● **TASK ITEM**: Between the line containing "Sienas elementu (832, 341)" and the line containing "网站地图 (492, 1191)" lies a run of lines; give that run again exactly, with both of those lines, and nothing else from the entries below.

[Collected data]
———

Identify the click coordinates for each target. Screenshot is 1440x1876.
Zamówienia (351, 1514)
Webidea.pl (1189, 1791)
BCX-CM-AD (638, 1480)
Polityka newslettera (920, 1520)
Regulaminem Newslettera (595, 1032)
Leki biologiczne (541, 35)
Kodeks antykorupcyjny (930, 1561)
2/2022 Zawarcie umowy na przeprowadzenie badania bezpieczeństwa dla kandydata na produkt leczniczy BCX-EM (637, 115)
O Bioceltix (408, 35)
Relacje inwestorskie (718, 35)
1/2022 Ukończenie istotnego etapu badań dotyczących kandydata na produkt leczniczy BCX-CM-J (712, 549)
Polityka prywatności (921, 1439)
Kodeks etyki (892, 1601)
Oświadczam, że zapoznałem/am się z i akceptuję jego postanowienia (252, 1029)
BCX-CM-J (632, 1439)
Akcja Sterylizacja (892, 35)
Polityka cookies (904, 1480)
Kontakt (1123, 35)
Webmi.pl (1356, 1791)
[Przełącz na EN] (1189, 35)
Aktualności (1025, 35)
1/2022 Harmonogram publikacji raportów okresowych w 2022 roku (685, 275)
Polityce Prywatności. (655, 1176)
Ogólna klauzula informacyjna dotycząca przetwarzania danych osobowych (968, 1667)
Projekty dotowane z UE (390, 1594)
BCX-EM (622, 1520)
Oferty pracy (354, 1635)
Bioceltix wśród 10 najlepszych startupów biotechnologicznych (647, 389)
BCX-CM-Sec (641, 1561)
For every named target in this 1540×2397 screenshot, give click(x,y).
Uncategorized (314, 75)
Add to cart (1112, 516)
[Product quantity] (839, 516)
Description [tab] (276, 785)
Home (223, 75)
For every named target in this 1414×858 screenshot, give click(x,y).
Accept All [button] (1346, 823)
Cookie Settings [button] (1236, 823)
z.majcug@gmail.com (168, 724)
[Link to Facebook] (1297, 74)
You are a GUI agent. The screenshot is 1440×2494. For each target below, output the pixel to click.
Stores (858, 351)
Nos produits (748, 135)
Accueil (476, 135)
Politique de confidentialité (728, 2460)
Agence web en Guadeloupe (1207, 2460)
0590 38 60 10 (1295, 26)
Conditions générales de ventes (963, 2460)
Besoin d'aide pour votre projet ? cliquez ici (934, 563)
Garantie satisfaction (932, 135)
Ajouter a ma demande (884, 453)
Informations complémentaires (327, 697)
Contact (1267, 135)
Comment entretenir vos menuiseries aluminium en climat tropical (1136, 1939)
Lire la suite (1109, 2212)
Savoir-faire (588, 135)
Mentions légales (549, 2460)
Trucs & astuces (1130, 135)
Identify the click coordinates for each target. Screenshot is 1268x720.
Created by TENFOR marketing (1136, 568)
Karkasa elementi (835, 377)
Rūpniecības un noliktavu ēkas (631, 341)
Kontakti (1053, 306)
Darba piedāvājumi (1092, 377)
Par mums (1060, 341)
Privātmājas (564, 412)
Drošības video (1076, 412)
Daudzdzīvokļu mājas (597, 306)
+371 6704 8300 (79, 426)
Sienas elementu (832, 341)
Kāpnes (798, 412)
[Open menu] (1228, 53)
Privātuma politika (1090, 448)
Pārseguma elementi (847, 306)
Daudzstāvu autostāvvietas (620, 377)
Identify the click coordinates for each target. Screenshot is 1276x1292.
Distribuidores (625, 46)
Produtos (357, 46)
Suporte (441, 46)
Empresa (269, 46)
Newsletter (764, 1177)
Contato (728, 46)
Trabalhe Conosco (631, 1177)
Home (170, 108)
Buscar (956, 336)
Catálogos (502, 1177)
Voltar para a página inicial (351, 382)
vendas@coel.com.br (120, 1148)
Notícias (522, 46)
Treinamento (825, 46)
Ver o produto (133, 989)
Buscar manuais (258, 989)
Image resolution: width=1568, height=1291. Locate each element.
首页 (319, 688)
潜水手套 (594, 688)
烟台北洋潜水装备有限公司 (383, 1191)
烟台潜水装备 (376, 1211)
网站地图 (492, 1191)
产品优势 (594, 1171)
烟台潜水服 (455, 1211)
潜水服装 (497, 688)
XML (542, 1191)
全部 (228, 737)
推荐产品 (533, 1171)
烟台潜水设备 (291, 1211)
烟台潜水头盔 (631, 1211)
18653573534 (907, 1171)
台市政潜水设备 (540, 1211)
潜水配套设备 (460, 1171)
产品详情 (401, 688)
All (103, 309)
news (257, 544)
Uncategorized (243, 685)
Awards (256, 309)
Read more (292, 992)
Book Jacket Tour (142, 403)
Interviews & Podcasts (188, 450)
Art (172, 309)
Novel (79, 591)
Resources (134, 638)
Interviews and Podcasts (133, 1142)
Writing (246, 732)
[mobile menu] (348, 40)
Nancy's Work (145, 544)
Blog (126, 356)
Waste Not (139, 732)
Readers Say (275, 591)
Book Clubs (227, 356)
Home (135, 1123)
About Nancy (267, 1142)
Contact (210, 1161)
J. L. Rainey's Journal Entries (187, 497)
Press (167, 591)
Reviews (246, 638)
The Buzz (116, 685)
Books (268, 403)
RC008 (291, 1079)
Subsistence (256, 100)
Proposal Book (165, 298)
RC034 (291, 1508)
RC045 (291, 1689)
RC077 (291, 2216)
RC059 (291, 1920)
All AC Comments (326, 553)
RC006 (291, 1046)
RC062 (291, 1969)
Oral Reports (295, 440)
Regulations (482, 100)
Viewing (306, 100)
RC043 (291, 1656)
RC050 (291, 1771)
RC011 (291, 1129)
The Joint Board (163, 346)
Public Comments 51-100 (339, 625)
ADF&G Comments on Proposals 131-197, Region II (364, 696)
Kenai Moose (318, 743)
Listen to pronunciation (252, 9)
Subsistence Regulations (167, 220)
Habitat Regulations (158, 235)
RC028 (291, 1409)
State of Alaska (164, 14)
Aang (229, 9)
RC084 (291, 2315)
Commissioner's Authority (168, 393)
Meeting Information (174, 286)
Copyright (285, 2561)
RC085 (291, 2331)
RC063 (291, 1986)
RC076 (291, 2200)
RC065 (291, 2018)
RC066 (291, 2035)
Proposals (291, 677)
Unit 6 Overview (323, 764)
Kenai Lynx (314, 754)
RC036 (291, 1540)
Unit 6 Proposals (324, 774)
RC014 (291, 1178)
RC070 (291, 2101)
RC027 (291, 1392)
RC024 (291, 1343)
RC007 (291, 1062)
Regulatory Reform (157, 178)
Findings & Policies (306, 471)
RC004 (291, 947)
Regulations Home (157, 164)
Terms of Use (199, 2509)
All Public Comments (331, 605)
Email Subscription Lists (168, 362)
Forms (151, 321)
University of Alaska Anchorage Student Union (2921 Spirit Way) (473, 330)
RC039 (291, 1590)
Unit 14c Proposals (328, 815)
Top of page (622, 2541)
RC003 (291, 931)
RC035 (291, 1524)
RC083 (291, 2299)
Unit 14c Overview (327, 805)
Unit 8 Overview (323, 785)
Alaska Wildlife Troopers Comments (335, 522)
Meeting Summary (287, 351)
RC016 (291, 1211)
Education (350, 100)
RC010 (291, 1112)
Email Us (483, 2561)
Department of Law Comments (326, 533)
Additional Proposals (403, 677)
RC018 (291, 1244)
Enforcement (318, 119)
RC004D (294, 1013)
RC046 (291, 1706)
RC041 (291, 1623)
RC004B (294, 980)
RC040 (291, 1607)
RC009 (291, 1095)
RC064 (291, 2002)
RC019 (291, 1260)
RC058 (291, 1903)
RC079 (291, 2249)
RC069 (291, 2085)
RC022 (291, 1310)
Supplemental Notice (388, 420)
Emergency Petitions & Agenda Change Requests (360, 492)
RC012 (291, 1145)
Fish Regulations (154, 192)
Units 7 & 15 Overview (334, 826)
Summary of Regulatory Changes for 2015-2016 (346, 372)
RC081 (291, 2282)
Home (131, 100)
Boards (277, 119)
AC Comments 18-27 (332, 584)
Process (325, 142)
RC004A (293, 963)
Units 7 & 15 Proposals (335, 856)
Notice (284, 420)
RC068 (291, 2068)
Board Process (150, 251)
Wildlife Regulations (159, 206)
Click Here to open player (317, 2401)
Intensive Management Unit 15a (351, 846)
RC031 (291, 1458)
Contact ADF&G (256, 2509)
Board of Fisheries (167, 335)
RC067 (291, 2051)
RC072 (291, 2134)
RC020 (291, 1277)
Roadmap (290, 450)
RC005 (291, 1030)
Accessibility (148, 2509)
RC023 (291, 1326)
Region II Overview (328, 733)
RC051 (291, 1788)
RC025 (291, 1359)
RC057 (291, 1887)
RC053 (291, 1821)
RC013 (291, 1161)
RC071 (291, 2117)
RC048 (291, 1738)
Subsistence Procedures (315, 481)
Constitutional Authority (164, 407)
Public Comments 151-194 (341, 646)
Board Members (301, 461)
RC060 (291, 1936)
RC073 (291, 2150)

———

● **SOLUTION FOR THIS PROBLEM**:
Sienas elementu (832, 341)
Kāpnes (798, 412)
[Open menu] (1228, 53)
Privātuma politika (1090, 448)
Pārseguma elementi (847, 306)
Daudzstāvu autostāvvietas (620, 377)
Identify the click coordinates for each target. Screenshot is 1276x1292.
Distribuidores (625, 46)
Produtos (357, 46)
Suporte (441, 46)
Empresa (269, 46)
Newsletter (764, 1177)
Contato (728, 46)
Trabalhe Conosco (631, 1177)
Home (170, 108)
Buscar (956, 336)
Catálogos (502, 1177)
Voltar para a página inicial (351, 382)
vendas@coel.com.br (120, 1148)
Notícias (522, 46)
Treinamento (825, 46)
Ver o produto (133, 989)
Buscar manuais (258, 989)
Image resolution: width=1568, height=1291. Locate each element.
首页 (319, 688)
潜水手套 (594, 688)
烟台北洋潜水装备有限公司 (383, 1191)
烟台潜水装备 (376, 1211)
网站地图 (492, 1191)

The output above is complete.